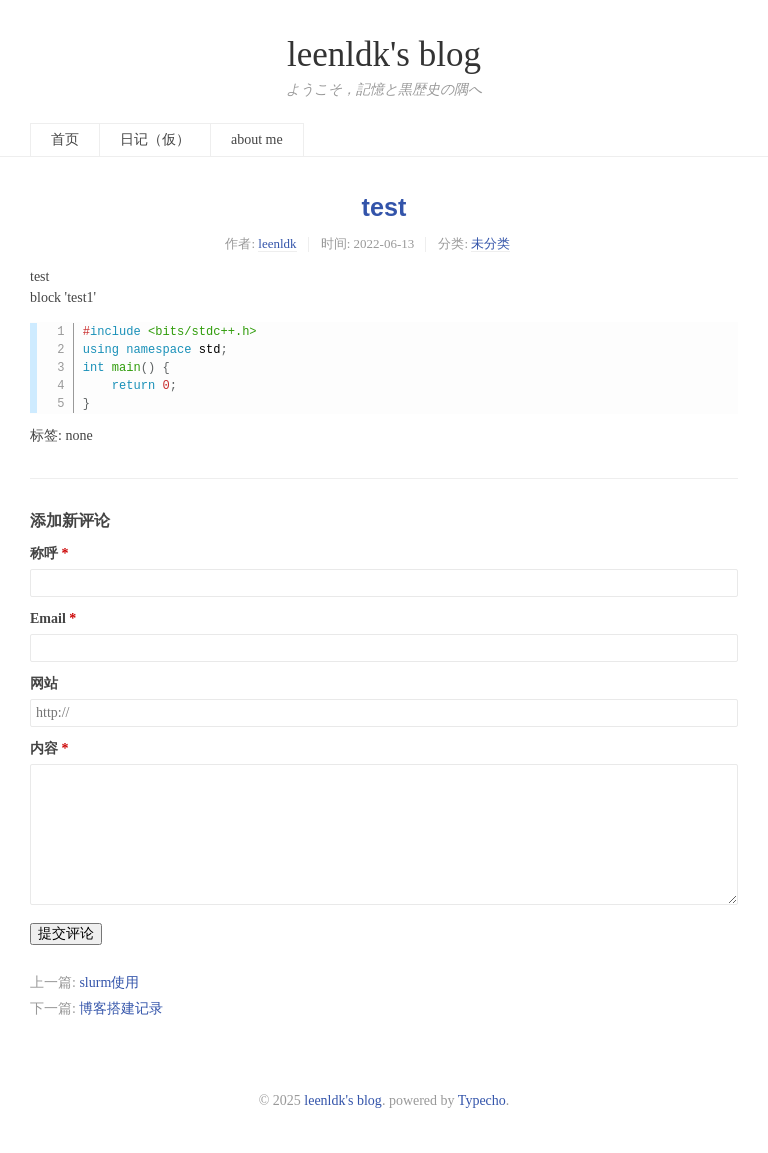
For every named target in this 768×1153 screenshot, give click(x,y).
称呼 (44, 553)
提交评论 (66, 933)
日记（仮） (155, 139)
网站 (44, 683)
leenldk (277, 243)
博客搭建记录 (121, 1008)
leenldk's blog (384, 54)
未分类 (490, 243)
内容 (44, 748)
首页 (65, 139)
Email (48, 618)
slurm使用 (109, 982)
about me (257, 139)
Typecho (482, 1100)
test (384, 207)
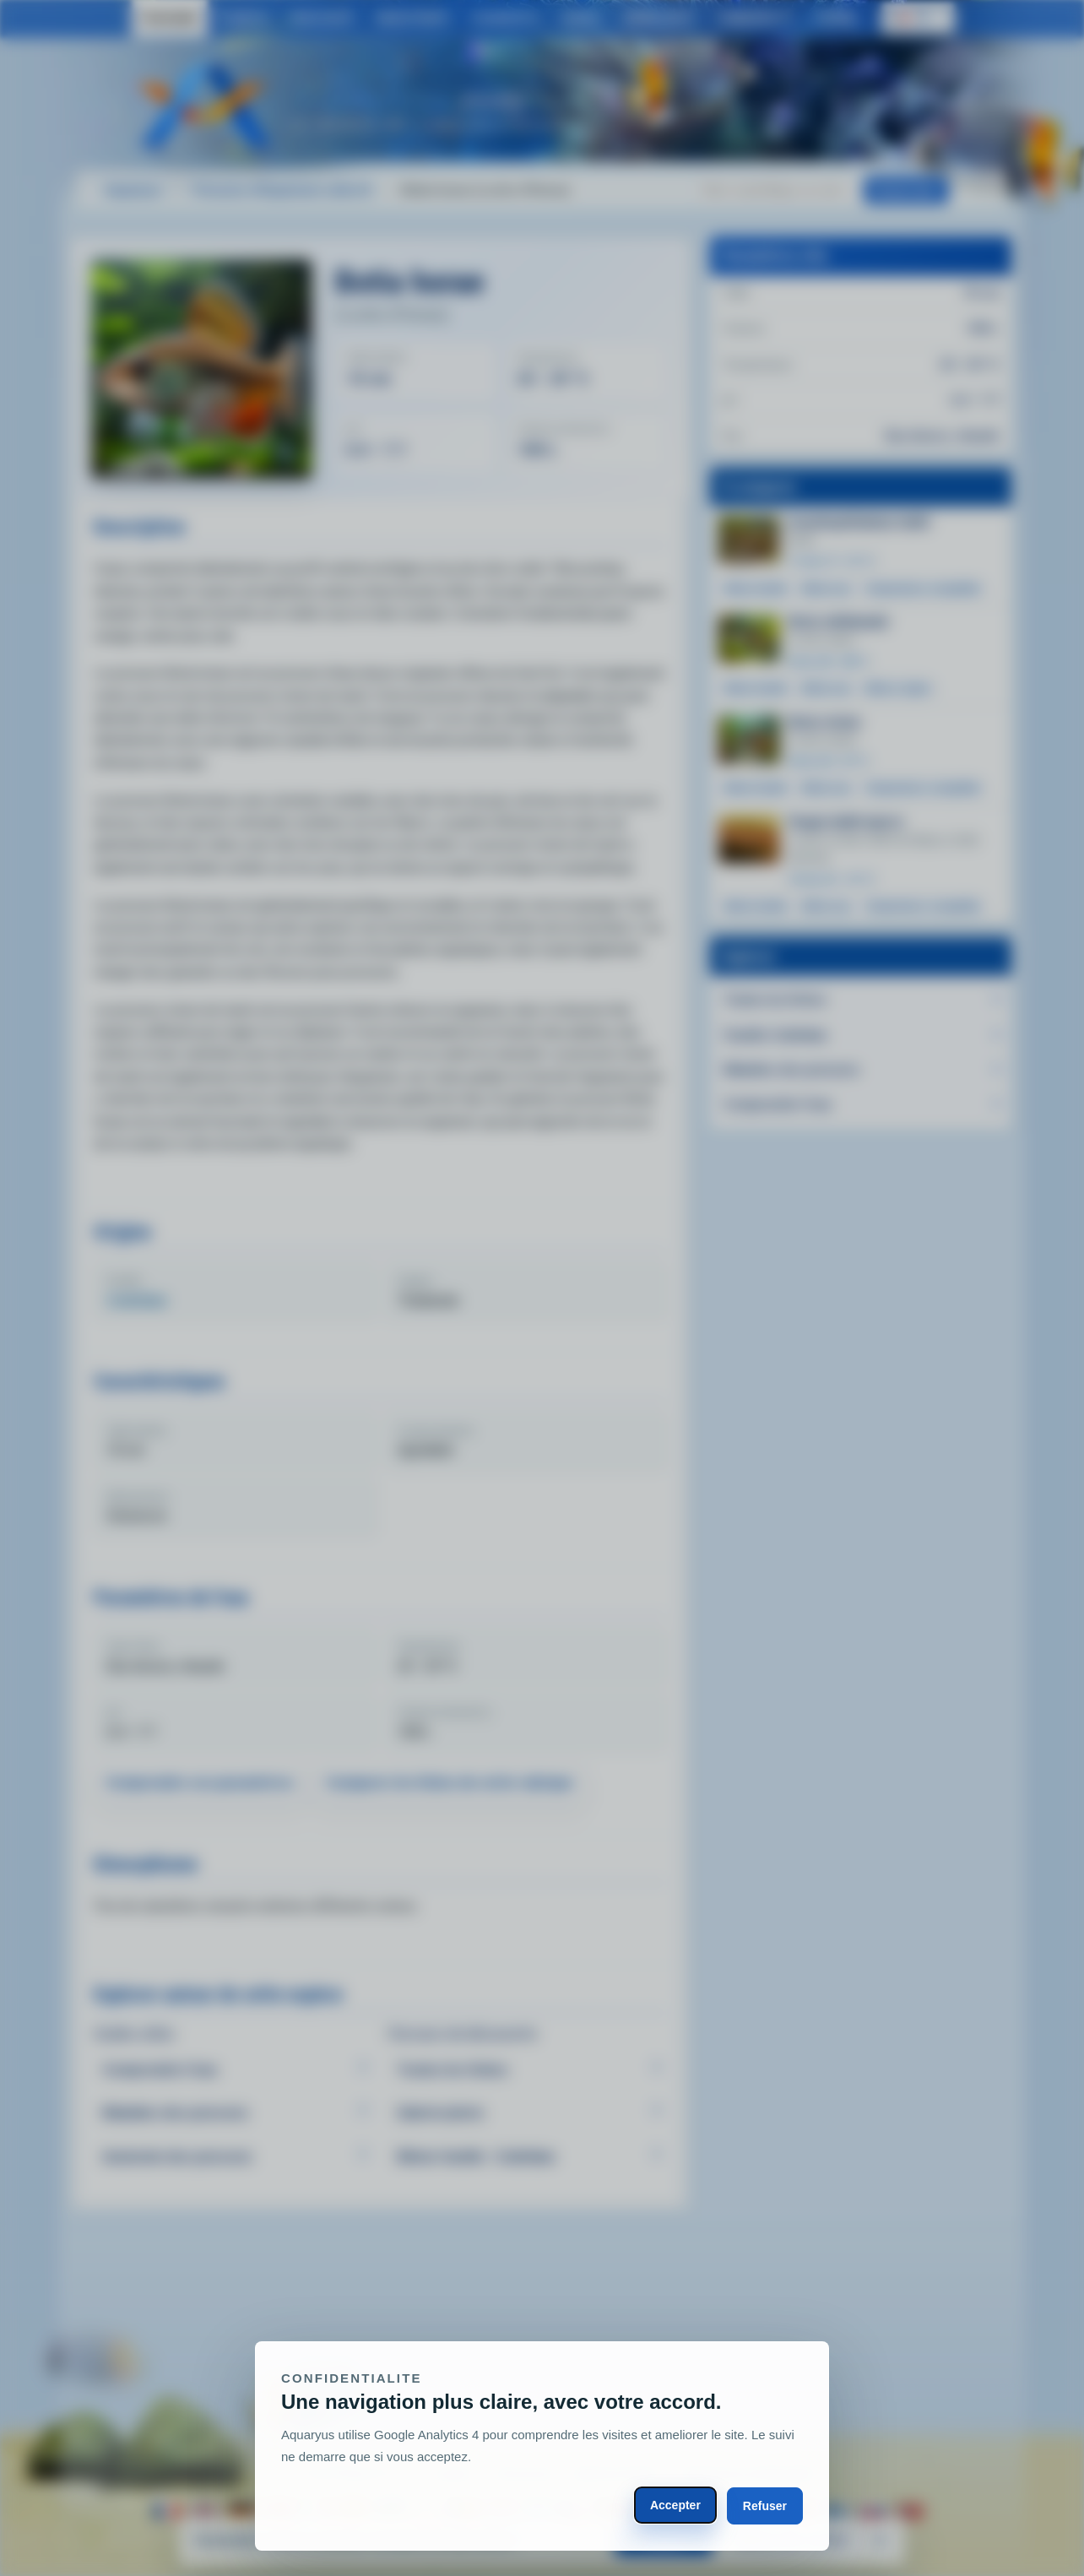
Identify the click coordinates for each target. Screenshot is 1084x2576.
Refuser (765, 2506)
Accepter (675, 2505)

-------------------------

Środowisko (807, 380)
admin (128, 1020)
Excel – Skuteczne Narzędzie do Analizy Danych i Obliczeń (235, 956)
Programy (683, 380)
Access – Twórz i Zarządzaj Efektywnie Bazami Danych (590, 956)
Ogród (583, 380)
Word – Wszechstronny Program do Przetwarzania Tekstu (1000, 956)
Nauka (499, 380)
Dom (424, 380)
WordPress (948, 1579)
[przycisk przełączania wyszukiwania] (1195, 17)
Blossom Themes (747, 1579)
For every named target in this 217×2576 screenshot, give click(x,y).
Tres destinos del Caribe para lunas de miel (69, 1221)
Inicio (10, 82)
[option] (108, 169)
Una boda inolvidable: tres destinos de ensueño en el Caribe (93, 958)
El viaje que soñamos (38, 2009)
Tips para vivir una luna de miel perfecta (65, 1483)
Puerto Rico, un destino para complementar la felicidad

-------------------------

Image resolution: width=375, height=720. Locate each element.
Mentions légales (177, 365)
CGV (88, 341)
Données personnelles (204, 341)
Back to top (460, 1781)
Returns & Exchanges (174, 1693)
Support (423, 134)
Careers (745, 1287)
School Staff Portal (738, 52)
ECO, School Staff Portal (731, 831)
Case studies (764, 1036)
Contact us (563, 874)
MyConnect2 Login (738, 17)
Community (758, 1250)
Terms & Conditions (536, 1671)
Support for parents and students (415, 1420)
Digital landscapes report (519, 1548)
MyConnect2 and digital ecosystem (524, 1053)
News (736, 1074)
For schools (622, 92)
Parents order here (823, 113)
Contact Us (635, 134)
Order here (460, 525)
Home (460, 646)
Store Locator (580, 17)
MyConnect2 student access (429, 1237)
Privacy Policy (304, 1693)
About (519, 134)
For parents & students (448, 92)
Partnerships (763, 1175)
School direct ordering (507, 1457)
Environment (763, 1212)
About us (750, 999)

-------------------------

Requirement ::
From the material above, retype precisely the lines between the line holding "Inicio (10, 82)" and the line holding "Puerto Rico, un", inclusive, and nothing beyond them.

Exercise result ::
Inicio (10, 82)
[option] (108, 169)
Una boda inolvidable: tres destinos de ensueño en el Caribe (93, 958)
El viaje que soñamos (38, 2009)
Tips para vivir una luna de miel perfecta (65, 1483)
Puerto Rico, un destino para complementar la felicidad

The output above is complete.